SUPPLIED ENTRIES
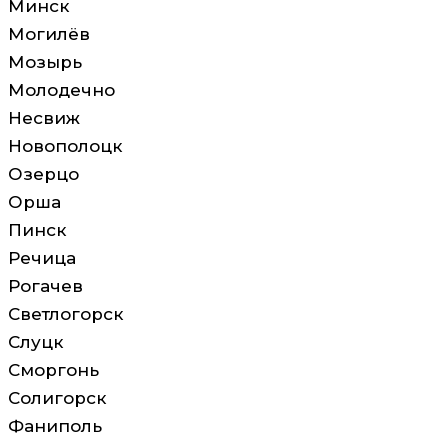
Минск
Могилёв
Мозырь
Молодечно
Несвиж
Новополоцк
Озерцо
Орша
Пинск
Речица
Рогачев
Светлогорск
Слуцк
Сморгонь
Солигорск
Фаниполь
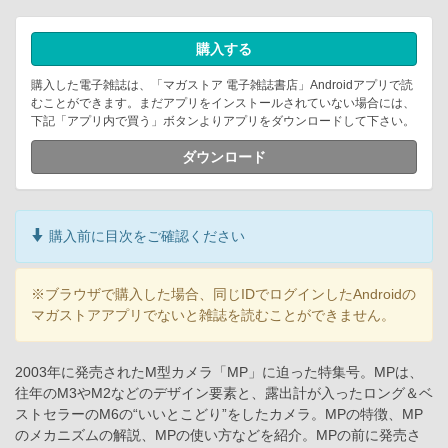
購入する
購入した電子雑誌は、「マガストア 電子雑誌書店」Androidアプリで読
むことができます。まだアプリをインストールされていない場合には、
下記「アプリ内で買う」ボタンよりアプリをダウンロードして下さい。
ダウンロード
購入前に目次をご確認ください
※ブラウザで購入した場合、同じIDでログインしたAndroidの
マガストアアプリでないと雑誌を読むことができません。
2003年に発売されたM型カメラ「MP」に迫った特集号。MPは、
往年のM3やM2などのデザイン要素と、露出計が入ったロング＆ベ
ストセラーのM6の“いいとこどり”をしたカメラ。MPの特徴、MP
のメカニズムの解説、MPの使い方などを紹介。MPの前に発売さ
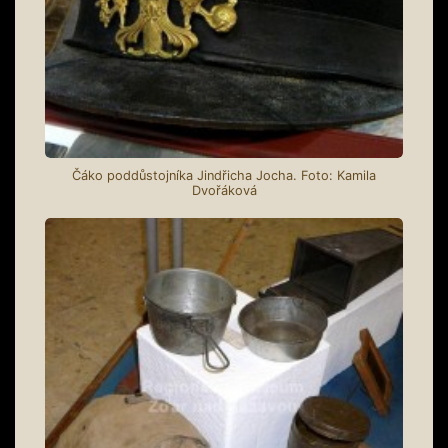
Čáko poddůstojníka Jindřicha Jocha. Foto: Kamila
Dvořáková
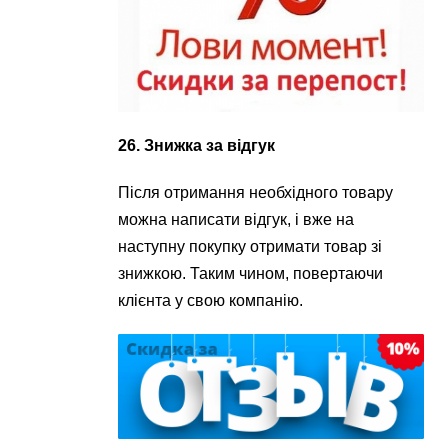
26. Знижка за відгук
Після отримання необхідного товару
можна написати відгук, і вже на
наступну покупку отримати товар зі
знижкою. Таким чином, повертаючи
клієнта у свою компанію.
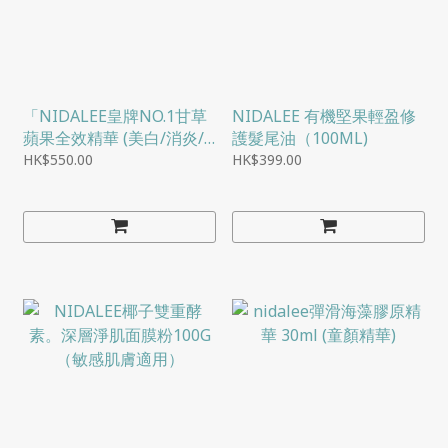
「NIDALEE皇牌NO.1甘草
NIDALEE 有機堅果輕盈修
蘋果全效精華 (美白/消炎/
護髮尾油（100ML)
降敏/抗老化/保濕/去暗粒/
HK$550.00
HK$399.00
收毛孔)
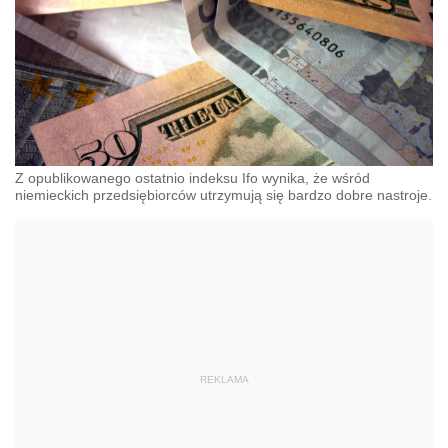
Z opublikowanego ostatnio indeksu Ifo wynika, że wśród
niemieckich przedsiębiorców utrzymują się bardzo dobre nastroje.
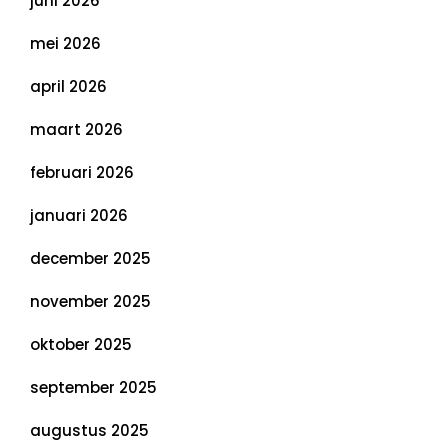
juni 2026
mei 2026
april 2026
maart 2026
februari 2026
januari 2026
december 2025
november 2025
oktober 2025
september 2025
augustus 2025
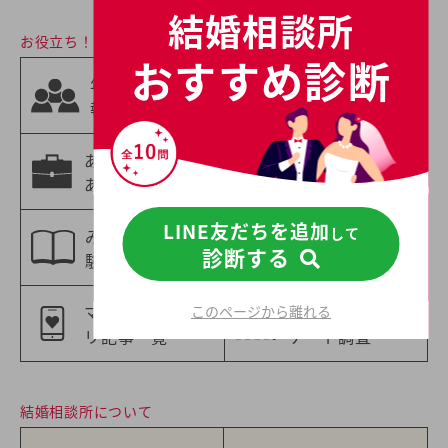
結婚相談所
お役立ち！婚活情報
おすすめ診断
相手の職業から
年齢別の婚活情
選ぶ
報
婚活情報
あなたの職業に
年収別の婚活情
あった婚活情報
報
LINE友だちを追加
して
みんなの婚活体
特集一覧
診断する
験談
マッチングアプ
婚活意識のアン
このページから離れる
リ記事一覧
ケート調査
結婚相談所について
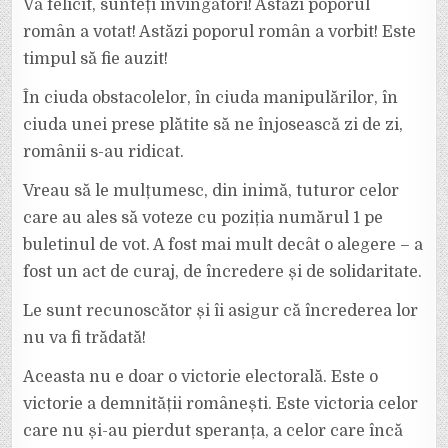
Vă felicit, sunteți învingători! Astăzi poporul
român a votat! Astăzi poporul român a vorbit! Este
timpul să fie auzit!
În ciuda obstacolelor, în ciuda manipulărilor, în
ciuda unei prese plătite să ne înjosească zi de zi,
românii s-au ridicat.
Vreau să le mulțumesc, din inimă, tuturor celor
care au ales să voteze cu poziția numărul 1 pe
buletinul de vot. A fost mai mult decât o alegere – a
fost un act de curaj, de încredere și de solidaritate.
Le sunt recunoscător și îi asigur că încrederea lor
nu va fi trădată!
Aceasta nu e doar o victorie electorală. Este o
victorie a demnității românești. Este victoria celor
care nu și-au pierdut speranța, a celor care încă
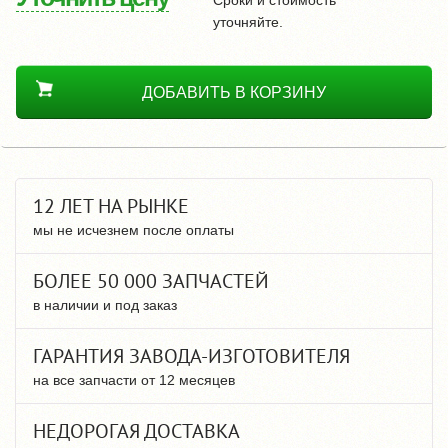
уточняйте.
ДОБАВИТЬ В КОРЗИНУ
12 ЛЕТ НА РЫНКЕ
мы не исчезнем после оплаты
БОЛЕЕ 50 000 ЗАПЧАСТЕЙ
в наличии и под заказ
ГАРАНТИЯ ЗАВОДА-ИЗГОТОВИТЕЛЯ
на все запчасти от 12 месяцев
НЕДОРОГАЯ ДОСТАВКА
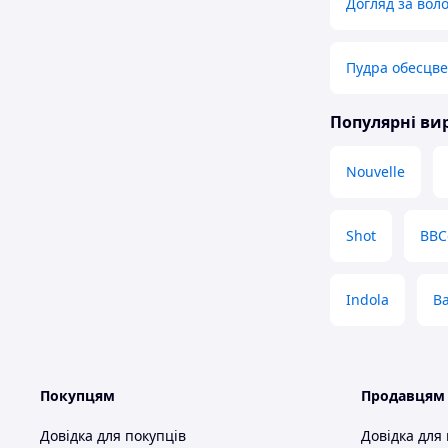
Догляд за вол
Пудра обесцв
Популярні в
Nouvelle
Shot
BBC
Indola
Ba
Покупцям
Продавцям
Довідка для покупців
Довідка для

PROBLEM DETAILS
Repeat the listing above verbatim, but exclude the pictures it contains.

SOLUTION FOR THIS EXERCISE
Минск
Могилёв
Мозырь
Молодечно
Несвиж
Новополоцк
Озерцо
Орша
Пинск
Речица
Рогачев
Светлогорск
Слуцк
Сморгонь
Солигорск
Фаниполь
購入する
購入した電子雑誌は、「マガストア 電子雑誌書店」Androidアプリで読
むことができます。まだアプリをインストールされていない場合には、
下記「アプリ内で買う」ボタンよりアプリをダウンロードして下さい。
ダウンロード
購入前に目次をご確認ください
※ブラウザで購入した場合、同じIDでログインしたAndroidの
マガストアアプリでないと雑誌を読むことができません。
2003年に発売されたM型カメラ「MP」に迫った特集号。MPは、
往年のM3やM2などのデザイン要素と、露出計が入ったロング＆ベ
ストセラーのM6の“いいとこどり”をしたカメラ。MPの特徴、MP
のメカニズムの解説、MPの使い方などを紹介。MPの前に発売さ
Čáko poddůstojníka Jindřicha Jocha. Foto: Kamila
Dvořáková
26. Знижка за відгук
Після отримання необхідного товару
можна написати відгук, і вже на
наступну покупку отримати товар зі
знижкою. Таким чином, повертаючи
клієнта у свою компанію.
「NIDALEE皇牌NO.1甘草
NIDALEE 有機堅果輕盈修
蘋果全效精華 (美白/消炎/
護髮尾油（100ML)
降敏/抗老化/保濕/去暗粒/
HK$550.00
HK$399.00
收毛孔)
Z opublikowanego ostatnio indeksu Ifo wynika, że wśród
niemieckich przedsiębiorców utrzymują się bardzo dobre nastroje.
juni 2026
mei 2026
april 2026
maart 2026
februari 2026
januari 2026
december 2025
november 2025
oktober 2025
september 2025
augustus 2025
結婚相談所
お役立ち！婚活情報
おすすめ診断
相手の職業から
年齢別の婚活情
選ぶ
報
婚活情報
あなたの職業に
年収別の婚活情
あった婚活情報
報
LINE友だちを追加
して
みんなの婚活体
特集一覧
診断する
験談
マッチングアプ
婚活意識のアン
このページから離れる
リ記事一覧
ケート調査
結婚相談所について
Vă felicit, sunteți învingători! Astăzi poporul
român a votat! Astăzi poporul român a vorbit! Este
timpul să fie auzit!
În ciuda obstacolelor, în ciuda manipulărilor, în
ciuda unei prese plătite să ne înjosească zi de zi,
românii s-au ridicat.
Vreau să le mulțumesc, din inimă, tuturor celor
care au ales să voteze cu poziția numărul 1 pe
buletinul de vot. A fost mai mult decât o alegere – a
fost un act de curaj, de încredere și de solidaritate.
Le sunt recunoscător și îi asigur că încrederea lor
nu va fi trădată!
Aceasta nu e doar o victorie electorală. Este o
victorie a demnității românești. Este victoria celor
care nu și-au pierdut speranța, a celor care încă
уточняйте.
ДОБАВИТЬ В КОРЗИНУ
12 ЛЕТ НА РЫНКЕ
мы не исчезнем после оплаты
БОЛЕЕ 50 000 ЗАПЧАСТЕЙ
в наличии и под заказ
ГАРАНТИЯ ЗАВОДА-ИЗГОТОВИТЕЛЯ
на все запчасти от 12 месяцев
НЕДОРОГАЯ ДОСТАВКА
Догляд за вол
Пудра обесцв
Популярні в
Nouvelle
Shot
BBC
Indola
Ba
Покупцям
Продавцям
Довідка для покупців
Довідка для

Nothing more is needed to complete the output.